By: Alicia Sands Lurry
Dozens of career- and college-minded students at Brown Middle School recently spent the day building and programming robots, all while exploring careers in science, technology, engineering and mathematics (STEM).
Thanks to a partnership between Brown Middle School, College For Every Student (CFES), and the United States Military Academy at West Point, 80 students participated in the West Point Robotics Workshop – a two-day, in-school activity focused on helping students become college and career ready by exposing them to STEM professions and college readiness.
Funded by Scott Pioli, Atlanta Falcons assistant general manager and CFES board member, the STEM program serves as a passion project to help provide opportunities for students – especially those who will become the first in their families to attend college.
“This workshop helps create a strong culture around college and career readiness, which fits really well with Atlanta Public Schools’ mission and Mr. Pioli’s desire for students to have opportunities that he didn’t have,” said Andrea McDonald, director for Special Programs with CFES. “We want to help excite kids about STEM, because that is where the future is.”

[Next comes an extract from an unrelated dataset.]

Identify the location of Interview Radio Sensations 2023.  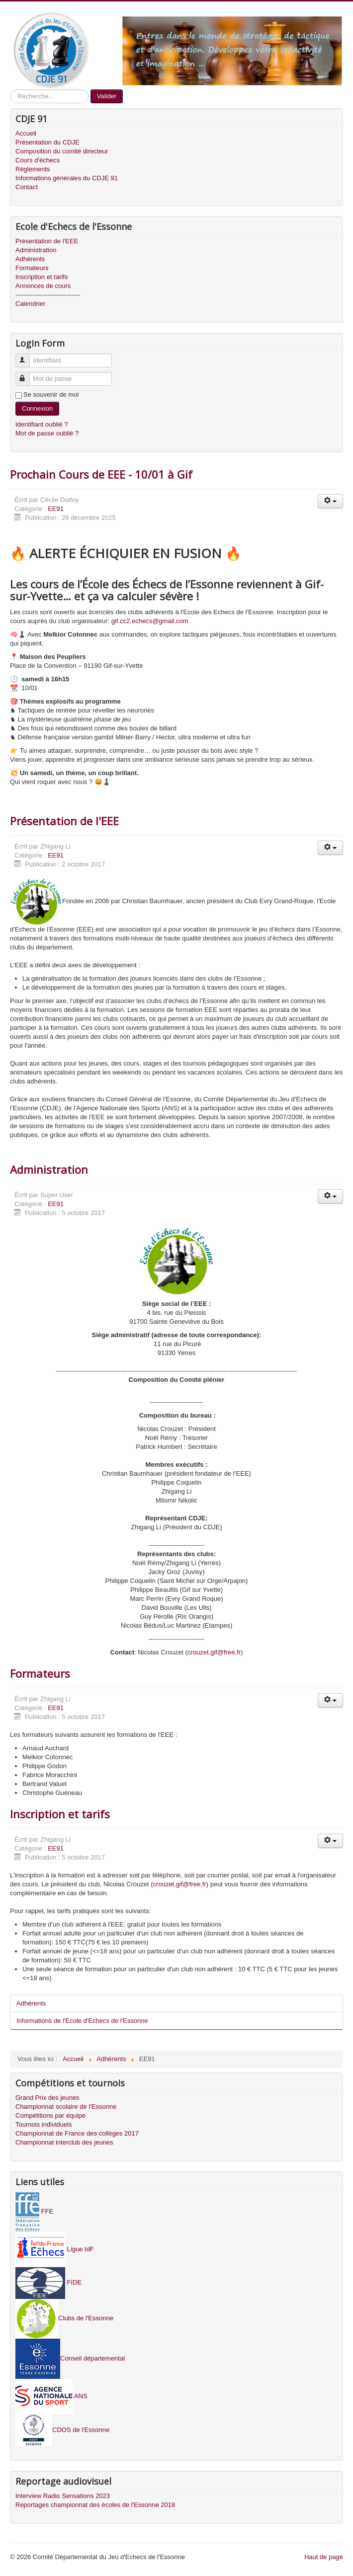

During the workshop, which was held inside the school’s new STEM lab, students learned the basics of robotics and the various facets of STEM. They also asked questions about the cadets’ experiences at the esteemed military academy, which is the largest engineering school in the country.
Students like seventh grader Kyla Bunch couldn’t have been more excited about the opportunity. She and her partner spent part of their day building robots to solve a real-life problem involving an isolated village devastated after a hurricane. In turn, Kyla and her classmates were responsible for programming their robots to help bring food and supplies to the village.
“It’s fun,” Kyla said, as she and her partner worked diligently to assemble and program their robot. “You get to use your brain and pay more more attention to the little things and take precaution to what you’re doing.”
STEM lead teacher James McDaniel said the workshop exposed students to college readiness and the opportunities available to them.
“When they try robotics, students realize computer science isn’t as hard as they think it is,” he said. “This helps them realize that they can become computer scientists.”
Principal Tiauna Crooms said the CFES partnership has allowed teachers to focus on a college and career path that is directly aligned with Georgia standards.
“This partnership event has provided our students with essential skills, but more importantly the relationship has allowed Brown’s students to explore the possibilities for their future,” Crooms said. “By participating in this workshop, students have experienced how they can apply what they learn every day in school to a career in STEM. I am confident that my students will take this invaluable opportunity and use the tools they have acquired and apply to school and beyond.”